Thank you for your response and the clarifications provided. Sorry, I will need to keep my score unchanged at this time. I believe the paper would be better suited for the conference after a more thorough re-positioning to align with its core contributions.
Regarding the third point, I understand the constraints due to the limited availability of formulas in physics.
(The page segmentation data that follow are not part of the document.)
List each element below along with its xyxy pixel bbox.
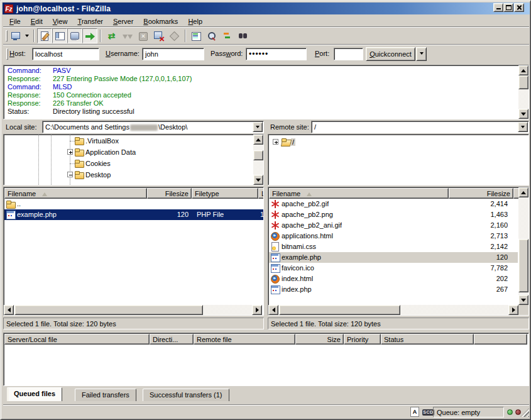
host-input[interactable]: localhost — [32, 48, 99, 60]
log-scrollbar[interactable] — [518, 65, 528, 119]
remote-list-vscrollbar[interactable] — [518, 187, 528, 305]
local-site-dropdown[interactable] — [253, 122, 263, 132]
file-row-selected[interactable]: example.php 120 PHP File 1 — [4, 209, 263, 220]
filename-filters-button[interactable] — [189, 29, 204, 43]
remote-site-dropdown[interactable] — [518, 122, 528, 132]
site-manager-button[interactable] — [8, 29, 23, 43]
remote-tree[interactable]: / — [268, 134, 529, 185]
synchronized-browsing-button[interactable] — [221, 29, 235, 43]
find-files-button[interactable] — [236, 29, 251, 43]
column-header-filesize[interactable]: Filesize — [449, 188, 513, 199]
tab-failed-transfers[interactable]: Failed transfers — [75, 389, 136, 401]
tree-expander[interactable] — [273, 139, 278, 145]
column-header-remote-file[interactable]: Remote file — [194, 334, 295, 345]
menu-file[interactable]: File — [4, 16, 26, 26]
username-input[interactable]: john — [142, 48, 204, 60]
remote-list-hscrollbar[interactable] — [268, 305, 518, 315]
log-line: Status:Directory listing successful — [8, 108, 134, 116]
port-input[interactable] — [334, 48, 363, 60]
tab-queued-files[interactable]: Queued files — [7, 387, 62, 401]
column-header-status[interactable]: Status — [381, 334, 474, 345]
site-manager-dropdown[interactable] — [23, 29, 31, 43]
minimize-button[interactable] — [493, 3, 503, 12]
maximize-button[interactable] — [503, 3, 513, 12]
toggle-transfer-queue-button[interactable] — [82, 28, 97, 43]
refresh-button[interactable]: ⇄ — [104, 29, 119, 43]
column-header-filesize[interactable]: Filesize — [147, 188, 192, 199]
local-list-hscrollbar[interactable] — [4, 305, 262, 315]
file-row[interactable]: index.html202 — [269, 274, 518, 284]
title-bar[interactable]: Fz john@localhost - FileZilla — [3, 3, 530, 14]
column-header-direction[interactable]: Directi... — [150, 334, 194, 345]
local-tree[interactable]: .VirtualBox Application Data Cookies Des… — [3, 134, 264, 185]
tab-successful-transfers[interactable]: Successful transfers (1) — [143, 389, 229, 401]
directory-comparison-button[interactable] — [205, 29, 219, 43]
quickconnect-dropdown[interactable] — [416, 47, 427, 61]
file-row[interactable]: index.php267 — [269, 284, 518, 295]
file-row[interactable]: applications.html2,713 — [269, 231, 518, 241]
apache-icon — [270, 199, 280, 209]
file-row[interactable]: apache_pb2_ani.gif2,160 — [269, 220, 518, 231]
quickconnect-grip[interactable] — [6, 48, 8, 60]
quickconnect-button[interactable]: Quickconnect — [366, 47, 415, 61]
file-row-selected[interactable]: example.php120 — [269, 252, 518, 263]
cancel-button[interactable] — [136, 29, 150, 43]
local-file-list[interactable]: Filename Filesize Filetype L .. example.… — [3, 187, 264, 316]
tree-item-root[interactable]: / — [281, 136, 295, 147]
synchronized-browsing-icon — [222, 31, 233, 41]
local-tree-scrollbar[interactable] — [253, 135, 263, 185]
log-line: Response:227 Entering Passive Mode (127,… — [8, 75, 192, 83]
menu-server[interactable]: Server — [108, 16, 138, 26]
menu-transfer[interactable]: Transfer — [72, 16, 108, 26]
toggle-remote-tree-button[interactable] — [67, 28, 82, 43]
column-header-lastmodified[interactable]: L — [258, 188, 264, 199]
host-label: Host: — [9, 50, 26, 57]
column-header-priority[interactable]: Priority — [344, 334, 381, 345]
message-log[interactable]: Command:PASV Response:227 Entering Passi… — [3, 65, 529, 119]
folder-icon — [74, 147, 84, 157]
toggle-message-log-button[interactable] — [37, 28, 52, 43]
disconnect-button[interactable] — [151, 29, 166, 43]
php-file-icon — [6, 210, 16, 219]
tree-expander[interactable] — [67, 172, 73, 177]
transfer-queue[interactable]: Server/Local file Directi... Remote file… — [3, 333, 529, 386]
close-button[interactable] — [514, 3, 524, 12]
menu-view[interactable]: View — [48, 16, 73, 26]
process-queue-button[interactable] — [120, 29, 134, 43]
remote-site-label: Remote site: — [270, 123, 309, 131]
file-row[interactable]: apache_pb2.gif2,414 — [269, 199, 518, 209]
php-file-icon — [270, 285, 280, 294]
local-site-combo[interactable]: C:\Documents and Settings\Desktop\ — [42, 121, 264, 133]
column-header-filename[interactable]: Filename — [269, 188, 449, 199]
file-row[interactable]: bitnami.css2,142 — [269, 241, 518, 252]
folder-icon — [74, 158, 84, 168]
tree-item[interactable]: Desktop — [74, 169, 112, 180]
column-header-filetype[interactable]: Filetype — [192, 188, 258, 199]
process-queue-icon — [122, 31, 133, 41]
log-line: Command:MLSD — [8, 83, 72, 91]
tree-item[interactable]: .VirtualBox — [74, 135, 120, 146]
tree-item[interactable]: Application Data — [74, 146, 137, 157]
file-row[interactable]: .. — [4, 199, 263, 209]
menu-help[interactable]: Help — [183, 16, 207, 26]
menu-bookmarks[interactable]: Bookmarks — [138, 16, 183, 26]
password-input[interactable]: •••••• — [246, 48, 307, 60]
toolbar-grip[interactable] — [6, 30, 8, 41]
remote-site-combo[interactable]: / — [311, 121, 529, 133]
file-row[interactable]: apache_pb2.png1,463 — [269, 209, 518, 220]
filezilla-app-icon[interactable]: Fz — [4, 4, 13, 13]
column-header-filename[interactable]: Filename — [4, 188, 147, 199]
remote-file-list[interactable]: Filename Filesize apache_pb2.gif2,414 ap… — [268, 187, 529, 316]
tree-item[interactable]: Cookies — [74, 158, 112, 169]
toggle-local-tree-button[interactable] — [52, 28, 67, 43]
tree-expander[interactable] — [67, 149, 73, 155]
menu-edit[interactable]: Edit — [26, 16, 48, 26]
sort-ascending-icon — [42, 192, 47, 196]
file-row[interactable]: favicon.ico7,782 — [269, 263, 518, 274]
column-header-server-local-file[interactable]: Server/Local file — [4, 334, 150, 345]
column-header-filler — [474, 334, 527, 345]
column-header-size[interactable]: Size — [295, 334, 344, 345]
resize-grip[interactable] — [520, 408, 529, 417]
status-bar: A SCD Queue: empty — [3, 406, 530, 419]
reconnect-button[interactable] — [167, 29, 182, 43]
However, I believe the work would be significantly strengthened by expanding its scope to include more scientific domains beyond physics, thereby broadening its applicability and impact.
This paper presents a novel question-answering dataset called FormulaReasoning for evaluating formula-based numerical reasoning capabilities of language models. The dataset addresses a critical gap in numerical reasoning benchmarks by explicitly incorporating formulas and domain-specific knowledge. The paper thoroughly describes the dataset construction process and presents baseline results using various state-of-the-art language models and fine-tuning approaches. The FormulaReasoning dataset contains 5,420 questions covering 272 formulas.
优点
- Novel dataset addressing a critical gap: The FormulaReasoning dataset fills a clear need for benchmarks that evaluate formula-based reasoning, going beyond simple arithmetic to test domain-specific knowledge applications.
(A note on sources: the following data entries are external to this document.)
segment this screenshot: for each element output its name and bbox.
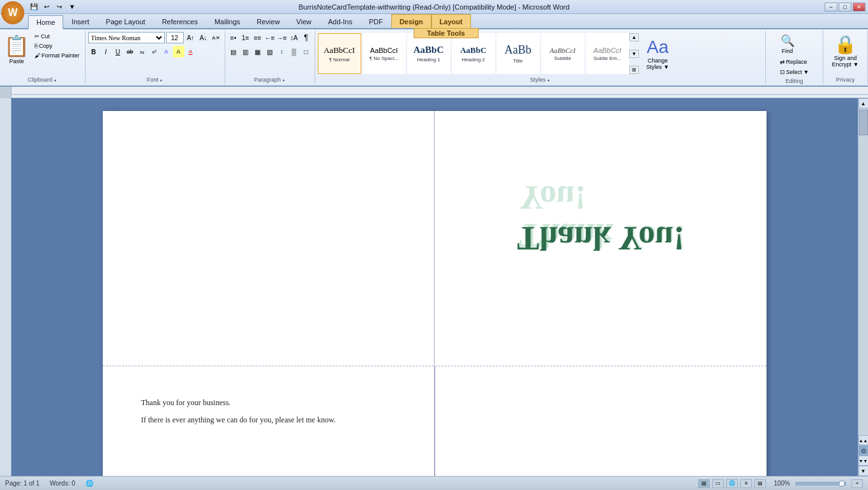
paragraph-expand[interactable]: ⬧ [282, 77, 285, 83]
tab-view[interactable]: View [288, 14, 320, 28]
style-heading2[interactable]: AaBbC Heading 2 [452, 33, 495, 74]
styles-scroll-down[interactable]: ▼ [629, 50, 640, 58]
full-screen-view-btn[interactable]: ▭ [712, 479, 724, 488]
align-left-button[interactable]: ▤ [228, 46, 239, 57]
tab-design[interactable]: Design [391, 14, 431, 28]
vertical-scrollbar: ▲ ▲▲ ⊙ ▼▼ ▼ [858, 98, 868, 476]
align-right-button[interactable]: ▦ [252, 46, 264, 57]
font-grow-button[interactable]: A↑ [185, 32, 197, 43]
scroll-down-button[interactable]: ▼ [858, 466, 869, 476]
decrease-indent-button[interactable]: ←≡ [264, 32, 276, 43]
show-hide-button[interactable]: ¶ [301, 32, 312, 43]
format-painter-button[interactable]: 🖌 Format Painter [32, 51, 82, 60]
font-group: Times New Roman A↑ A↓ A✕ B I U ab x₂ x² … [86, 31, 225, 84]
tab-page-layout[interactable]: Page Layout [98, 14, 154, 28]
paragraph-group: ≡• 1≡ ≡≡ ←≡ →≡ ↕A ¶ ▤ ▥ ▦ ▧ ↕ ▒ □ Paragr… [225, 31, 315, 84]
document-page: Thank You! Thank You! Thank you for your… [103, 111, 767, 476]
replace-button[interactable]: ⇄ Replace [777, 57, 810, 66]
clipboard-expand[interactable]: ⬧ [54, 77, 57, 83]
font-color-button[interactable]: A [185, 46, 197, 57]
bullets-button[interactable]: ≡• [228, 32, 239, 43]
web-layout-view-btn[interactable]: 🌐 [726, 479, 738, 488]
font-expand[interactable]: ⬧ [160, 77, 163, 83]
scroll-up-button[interactable]: ▲ [858, 98, 869, 108]
style-no-sp-preview: AaBbCcI [370, 47, 398, 54]
tab-layout[interactable]: Layout [431, 14, 471, 28]
outline-view-btn[interactable]: ≡ [740, 479, 752, 488]
style-normal[interactable]: AaBbCcI ¶ Normal [318, 33, 361, 74]
tab-add-ins[interactable]: Add-Ins [320, 14, 361, 28]
select-icon: ⊡ [780, 69, 785, 75]
print-layout-view-btn[interactable]: ▤ [698, 479, 710, 488]
close-btn[interactable]: ✕ [853, 3, 865, 11]
borders-button[interactable]: □ [301, 46, 312, 57]
styles-expand[interactable]: ⬧ [547, 77, 550, 83]
styles-more[interactable]: ⊞ [629, 66, 640, 74]
justify-button[interactable]: ▧ [264, 46, 276, 57]
font-size-input[interactable] [166, 32, 184, 43]
thank-you-container: Thank You! Thank You! [517, 220, 685, 256]
tab-home[interactable]: Home [28, 15, 63, 29]
zoom-thumb[interactable] [839, 480, 845, 487]
scroll-bottom-button[interactable]: ▼▼ [858, 456, 869, 466]
highlight-button[interactable]: A [173, 46, 184, 57]
styles-scroll-up[interactable]: ▲ [629, 33, 640, 41]
subscript-button[interactable]: x₂ [137, 46, 148, 57]
page-status: Page: 1 of 1 [5, 480, 40, 487]
shading-button[interactable]: ▒ [288, 46, 300, 57]
paste-button[interactable]: 📋 Paste [3, 32, 31, 70]
tab-pdf[interactable]: PDF [361, 14, 391, 28]
document-area[interactable]: Thank You! Thank You! Thank you for your… [11, 98, 858, 476]
select-browse-button[interactable]: ⊙ [858, 445, 869, 456]
line-spacing-button[interactable]: ↕ [276, 46, 288, 57]
customize-quick-btn[interactable]: ▼ [66, 1, 78, 13]
maximize-btn[interactable]: □ [839, 3, 851, 11]
style-subtle[interactable]: AaBbCcI Subtle Em... [586, 33, 629, 74]
tab-insert[interactable]: Insert [63, 14, 98, 28]
select-button[interactable]: ⊡ Select ▼ [777, 68, 812, 77]
scroll-top-button[interactable]: ▲▲ [858, 435, 869, 445]
multilevel-button[interactable]: ≡≡ [252, 32, 264, 43]
increase-indent-button[interactable]: →≡ [276, 32, 288, 43]
horizontal-ruler [11, 87, 868, 98]
page-bottom: Thank you for your business. If there is… [103, 366, 767, 476]
style-subtitle[interactable]: AaBbCcI Subtitle [541, 33, 585, 74]
zoom-in-btn[interactable]: + [851, 479, 863, 488]
change-styles-button[interactable]: Aa ChangeStyles ▼ [641, 36, 673, 71]
sign-encrypt-button[interactable]: 🔒 Sign andEncrypt ▼ [829, 32, 862, 70]
italic-button[interactable]: I [100, 46, 112, 57]
font-clear-button[interactable]: A✕ [211, 32, 222, 43]
tab-mailings[interactable]: Mailings [206, 14, 248, 28]
underline-button[interactable]: U [112, 46, 124, 57]
font-shrink-button[interactable]: A↓ [198, 32, 209, 43]
style-no-spacing[interactable]: AaBbCcI ¶ No Spaci... [363, 33, 406, 74]
style-heading1[interactable]: AaBbC Heading 1 [407, 33, 451, 74]
font-label: Font [147, 77, 158, 83]
minimize-btn[interactable]: − [825, 3, 837, 11]
sort-button[interactable]: ↕A [288, 32, 300, 43]
undo-quick-btn[interactable]: ↩ [41, 1, 52, 13]
find-button[interactable]: 🔍 Find [777, 32, 798, 56]
zoom-slider[interactable] [795, 482, 846, 486]
align-center-button[interactable]: ▥ [240, 46, 251, 57]
scroll-thumb[interactable] [859, 110, 868, 135]
numbering-button[interactable]: 1≡ [240, 32, 251, 43]
draft-view-btn[interactable]: ▤ [754, 479, 766, 488]
tab-references[interactable]: References [154, 14, 206, 28]
bold-button[interactable]: B [88, 46, 100, 57]
quick-access-toolbar: W 💾 ↩ ↪ ▼ [3, 1, 78, 13]
superscript-button[interactable]: x² [149, 46, 160, 57]
scissors-icon: ✂ [34, 33, 40, 40]
window-title: BurrisNoteCardTemplate-withwriting (Read… [299, 3, 570, 11]
tab-review[interactable]: Review [248, 14, 288, 28]
save-quick-btn[interactable]: 💾 [28, 1, 40, 13]
office-button[interactable]: W [1, 1, 24, 24]
redo-quick-btn[interactable]: ↪ [54, 1, 65, 13]
style-title[interactable]: AaBb Title [497, 33, 540, 74]
cut-button[interactable]: ✂ Cut [32, 32, 82, 41]
text-effects-button[interactable]: A [161, 46, 172, 57]
font-name-select[interactable]: Times New Roman [88, 32, 165, 43]
strikethrough-button[interactable]: ab [124, 46, 136, 57]
body-text-2: If there is ever anything we can do for … [141, 415, 396, 425]
copy-button[interactable]: ⎘ Copy [32, 41, 82, 50]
- Rigorous dataset construction process: The multi-step process for collecting, annotating, and normalizing the questions and formulas is well-described and appears to be carefully designed.
- Comprehensive evaluations: The experiments cover a wide range of model types and sizes, providing a thorough picture of current capabilities. The results highlight the challenges of formula-based reasoning for current models and demonstrate the potential of techniques like Chain-of-Thought supervised fine-tuning for improving performance.
缺点
- The idea of Formula Retriever does not make sense. Why will the representation of the question and the required formula be similar? For a given question, let's say z = x/y is the right formula to use. The representation of z = x*y and z = x/y will be very similar. Unless this is handled (maybe using special tokens), the model will always struggle to choose the right formula.
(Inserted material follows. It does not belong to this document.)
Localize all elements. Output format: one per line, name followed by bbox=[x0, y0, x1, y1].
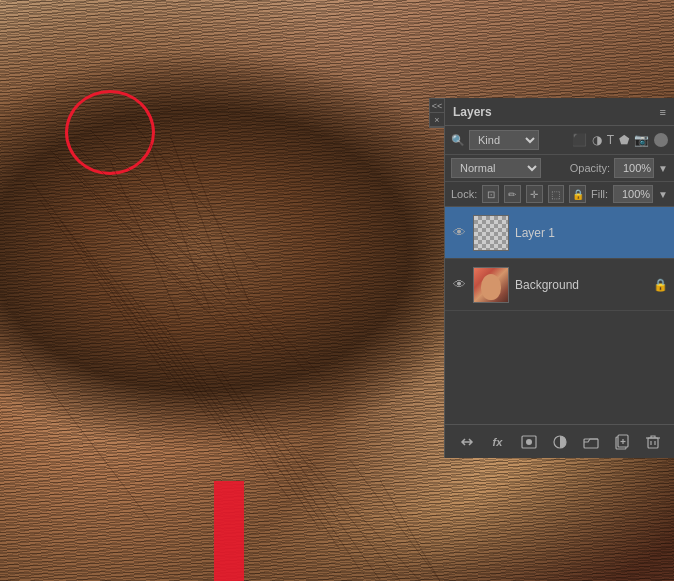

- While there is a brief error analysis, a more in-depth examination of the types of mistakes made by different models could provide additional insights.
- While the focus on physics is well-motivated, discussing how the approach might generalize to other formula-heavy domains would strengthen the paper.
问题
- What is the use of a unified formula database? What if we don't merge the formulas? What happens?
- How does performance change if there are more variables in the formula? For example z = x+y (2 variables) and z = a*b + c/d (4 variables). Do models struggle if there are many variables in the formula?
Thank you for your detailed review.
W1: You may have some misunderstandings. Your concerns are valid, but this issue will not arise in our formula retriever. As mentioned in Section 4.2.3, 'Each formula in the formula database was represented by a randomly initialized vector.' We do not directly use an encoder to encode the formula; instead, the representation of the formula is randomly initialized and updated through training, allowing the model to learn the intrinsic meaning of the formula, which remains consistent regardless of formula transformations.
Q1: As mentioned in Section 3.3, the same formula may have different representations across various questions. Therefore, when constructing the formula database, it is necessary to standardize these formulas for the subsequent use of formula database for LLMs, such as the RAG method.
Q2: Currently, FormulaReasoning addresses the multivariable formulas by breaking down the reasoning steps, a method that is equally applicable to formulas with multiple variables.
We appreciate the reviewer’s suggestions and will include more error analysis and give more analysis in how to generalize to other formula-heavy domains.
Thank you for your detailed clarification. My score remains unchanged.
We decide to withdraw this submission. Thank you.